Da ich ja nun wirklich alle Sehenswürdigkeiten von Niamey und Vororten durch habe, konzentrieren sich meine Aktivitäten nun eher aufs Nachtleben der Stadt. Und da lernt man so allerhand durchgeknallte Gestalten kennen. Zu den Best-of gehören zweifelsohne DJ Sako und sein Bruder. Die beiden habe ich durch Karim kennengelernt, welcher wiederum DJ im Maestro ist. Sako ist Tunesier, Multitalent und einer der angesagtesten DJs der Stadt, daneben arbeitet er noch für Rundfunk und Fernsehen. Davon kann man offensichtlich ganz gut leben. Er wohnt in einer kleinen Villa im beliebten Château Un, hat ein eigenes Auto und ist zu 80 Prozent bekifft. Sako spricht fließend Englisch, Französisch und Spanisch. Letzteres, weil er mit einer Spanierin verheiratet ist. Er hat sogar 'ne Zeit lang in Barcelona aufgelegt. Arabisch spricht er natürlich auch, allerdings ungern, denn er hat dann immer das Gefühl, etwas zu verbergen. Karim und Sako sind Kontrahenten und Kollegen zugleich. Ständig reimen sie irgendwas und quatschen darüber, wie man welche Tunes wie zusammen mixen kann.
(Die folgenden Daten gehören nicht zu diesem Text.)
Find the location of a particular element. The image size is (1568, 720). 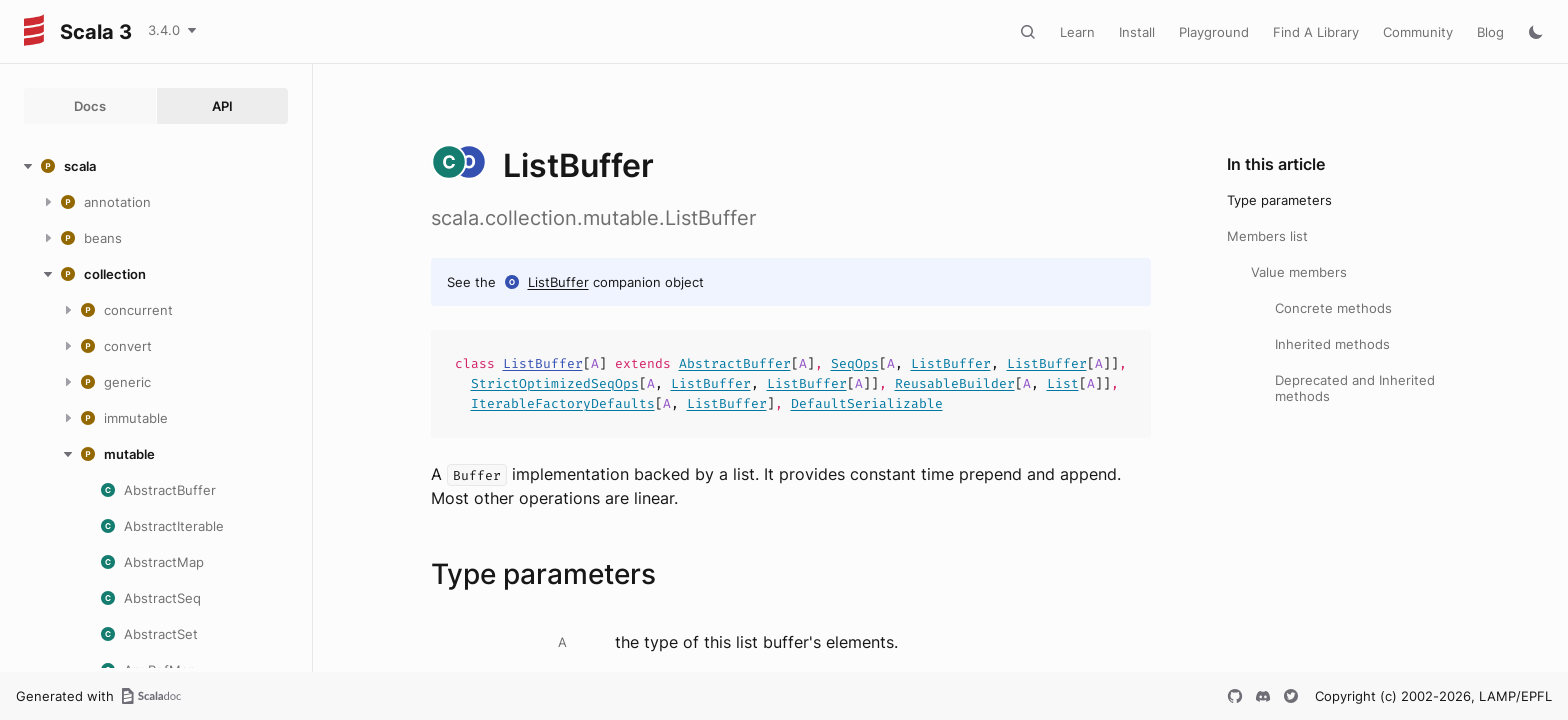

Inherited methods is located at coordinates (1332, 344).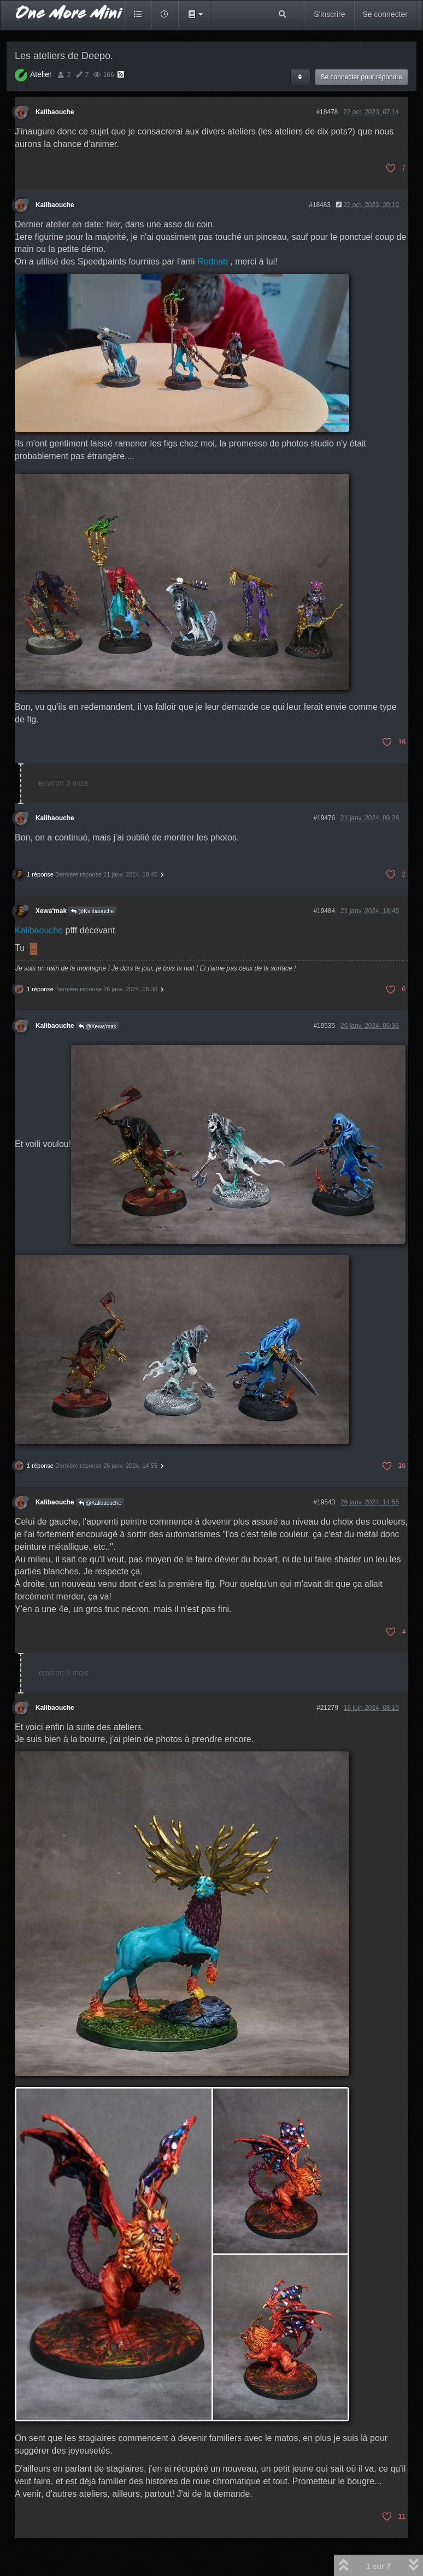  Describe the element at coordinates (51, 911) in the screenshot. I see `Xewa'mak` at that location.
Den gestrigen Abend habe ich mit Karim, Sako und seinem Bruder auf dessen Terrasse verbracht. Da machte dann ein Spliff nach dem anderen die Runde und Sako meinte noch, ich könne jetzt zuhause erzählen, ich hätte mit DJ Sako 'nen Joint geraucht. Naja - ich bezweifle nur, dass dort wo die Leute nicht einmal wissen, wo Niamey liegt, jemand weiß wer Sako ist. Sein Bruder war ziemlich seltsam drauf, irgendwie so hyperaktiv. Sako vermutet, der hätte sich was durch die Nase gezogen. Später haben die mich noch nach Hause gefahren, am Steuer saß der bekifftere Bruder, also der, der wahrscheinlich auch gekokst hat. Mann Mann... Dann gab's noch ein kleines kulturelles Missverständnis: Ich hab mich an der Hauptstraße rausschmeißen lassen, man will ja keine Umstände machen. Die haben das aber so gedeutet, dass ich ihnen nicht zeigen will, wo ich wohne, weil ich ihnen nicht traue oder so. Ist natürlich totaler Quatsch, von diesen bekifften Clowns hab ich ganz sicher nichts zu befürchten.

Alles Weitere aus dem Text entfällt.